Por dois anos, três meses e dois dias, ele transformou o
pavilhão 09 do Conjunto Penal de Feira de Santana na sucursal da maior facção
da América do Sul. A liderança absoluta na Bahia do Primeiro Comando da Capital
(PCC), o traficante Aderley Aires Santos, o Sniper, chegou ao conjunto penal no
dia 11 de janeiro de 2016 para cumprir pena por homicídio e, desde então, era
soberano na unidade. No entanto, desde o dia 13 deste mês, o criminoso está de
cela nova: foi transferido para a Penitenciária Federal de Catanduvas (PR), uma
das unidades de segurança máxima no país.
Como há um plano de expansão do PCC na Bahia, o estado é
prioridade logística e estratégica, a transferência de Aderley foi estendida
para outros oitos presos ligados à facção – no mesmo dia 13,22 integrantes da
organização criminosa no país foram encaminhados para unidades federais de
segurança máxima, entres eles o líder máximo da facção, Marcos Willians Herbas
Camacho, o Marcola.
Aderley desempenha função de “Sintonia Final do Estado”, ou
“Geral do Estado” ou “Torre” do PCC na Bahia. É a posição máxima na hierarquia
da facção nos estados (exceto São Paulo) e a segunda na hierarquia nacional.

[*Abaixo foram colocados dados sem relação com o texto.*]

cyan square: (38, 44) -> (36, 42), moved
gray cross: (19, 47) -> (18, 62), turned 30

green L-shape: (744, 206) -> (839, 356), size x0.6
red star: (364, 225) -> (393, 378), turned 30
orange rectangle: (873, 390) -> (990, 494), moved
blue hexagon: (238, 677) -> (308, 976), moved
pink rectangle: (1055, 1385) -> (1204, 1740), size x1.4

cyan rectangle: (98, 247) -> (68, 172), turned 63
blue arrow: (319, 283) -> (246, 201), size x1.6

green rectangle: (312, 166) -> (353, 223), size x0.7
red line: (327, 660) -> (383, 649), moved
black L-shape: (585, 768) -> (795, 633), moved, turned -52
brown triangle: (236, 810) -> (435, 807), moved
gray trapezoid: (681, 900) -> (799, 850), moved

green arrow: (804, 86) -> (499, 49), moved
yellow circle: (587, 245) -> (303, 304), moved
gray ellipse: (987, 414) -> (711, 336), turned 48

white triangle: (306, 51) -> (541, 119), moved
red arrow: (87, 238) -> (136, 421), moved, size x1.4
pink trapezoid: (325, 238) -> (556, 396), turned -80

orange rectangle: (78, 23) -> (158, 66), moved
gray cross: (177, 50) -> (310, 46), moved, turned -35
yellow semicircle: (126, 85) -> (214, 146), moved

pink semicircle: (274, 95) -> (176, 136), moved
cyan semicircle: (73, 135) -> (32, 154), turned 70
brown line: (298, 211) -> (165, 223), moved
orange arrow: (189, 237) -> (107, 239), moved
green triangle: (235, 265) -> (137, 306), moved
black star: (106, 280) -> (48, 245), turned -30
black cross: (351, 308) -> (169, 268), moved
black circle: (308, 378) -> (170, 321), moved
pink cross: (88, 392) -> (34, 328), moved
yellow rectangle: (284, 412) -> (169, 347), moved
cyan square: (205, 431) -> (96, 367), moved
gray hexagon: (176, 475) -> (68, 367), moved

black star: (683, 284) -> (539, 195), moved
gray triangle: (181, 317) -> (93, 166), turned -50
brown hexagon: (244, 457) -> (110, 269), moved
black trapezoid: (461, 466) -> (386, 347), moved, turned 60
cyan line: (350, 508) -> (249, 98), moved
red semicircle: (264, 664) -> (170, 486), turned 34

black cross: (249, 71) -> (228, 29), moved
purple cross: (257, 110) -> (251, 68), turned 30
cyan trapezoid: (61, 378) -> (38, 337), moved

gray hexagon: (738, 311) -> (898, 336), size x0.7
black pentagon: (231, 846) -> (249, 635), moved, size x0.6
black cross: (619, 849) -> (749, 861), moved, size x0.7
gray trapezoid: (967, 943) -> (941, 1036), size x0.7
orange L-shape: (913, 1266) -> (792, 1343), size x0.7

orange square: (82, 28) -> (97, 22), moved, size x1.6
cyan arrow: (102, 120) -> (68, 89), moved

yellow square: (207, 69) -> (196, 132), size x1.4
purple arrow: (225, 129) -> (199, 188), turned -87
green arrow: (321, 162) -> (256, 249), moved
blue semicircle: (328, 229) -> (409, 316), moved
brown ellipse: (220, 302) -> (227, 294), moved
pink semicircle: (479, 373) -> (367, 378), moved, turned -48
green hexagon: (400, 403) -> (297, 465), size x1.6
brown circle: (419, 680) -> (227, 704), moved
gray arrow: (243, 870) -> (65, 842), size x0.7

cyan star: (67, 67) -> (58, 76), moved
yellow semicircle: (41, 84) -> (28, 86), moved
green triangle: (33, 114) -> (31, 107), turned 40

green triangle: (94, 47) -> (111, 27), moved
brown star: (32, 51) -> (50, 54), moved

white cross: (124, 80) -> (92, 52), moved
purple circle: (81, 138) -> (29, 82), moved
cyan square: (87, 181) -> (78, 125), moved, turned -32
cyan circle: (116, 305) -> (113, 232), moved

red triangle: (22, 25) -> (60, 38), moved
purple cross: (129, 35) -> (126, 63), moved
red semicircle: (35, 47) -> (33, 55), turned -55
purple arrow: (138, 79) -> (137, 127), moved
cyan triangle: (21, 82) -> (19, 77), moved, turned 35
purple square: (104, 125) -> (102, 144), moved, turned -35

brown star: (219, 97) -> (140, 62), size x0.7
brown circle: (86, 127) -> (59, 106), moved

Somente se subordina aos integrantes da “Sintonia Final dos Fundadores”,
restrito grupo de criminosos (todos paulistas), a maior parte presente na
organização criminosa desde a fundação em 1993.
Ele já esteve preso no Centro de Detenção Provisória de Mauá
(SP), onde, segundo consta na decisão de transferência, “é provável que tenha
sido ‘batizado’ pelo PCC e aderido ao estatuto dessa organização criminosa”.
Laércio dos Santos Machado, o Nego Lama, braço direito
de Aderley, também foi transferido do Conjunto Penal de Feira de Santana para
Catanduvas. Ele é a segunda posição na hierarquia estadual do PCC e somente se
subordina, no âmbito da sucursal baiana, ao líder máximo local, e é responsável
pelas operações do PCC dentro das unidades prisionais.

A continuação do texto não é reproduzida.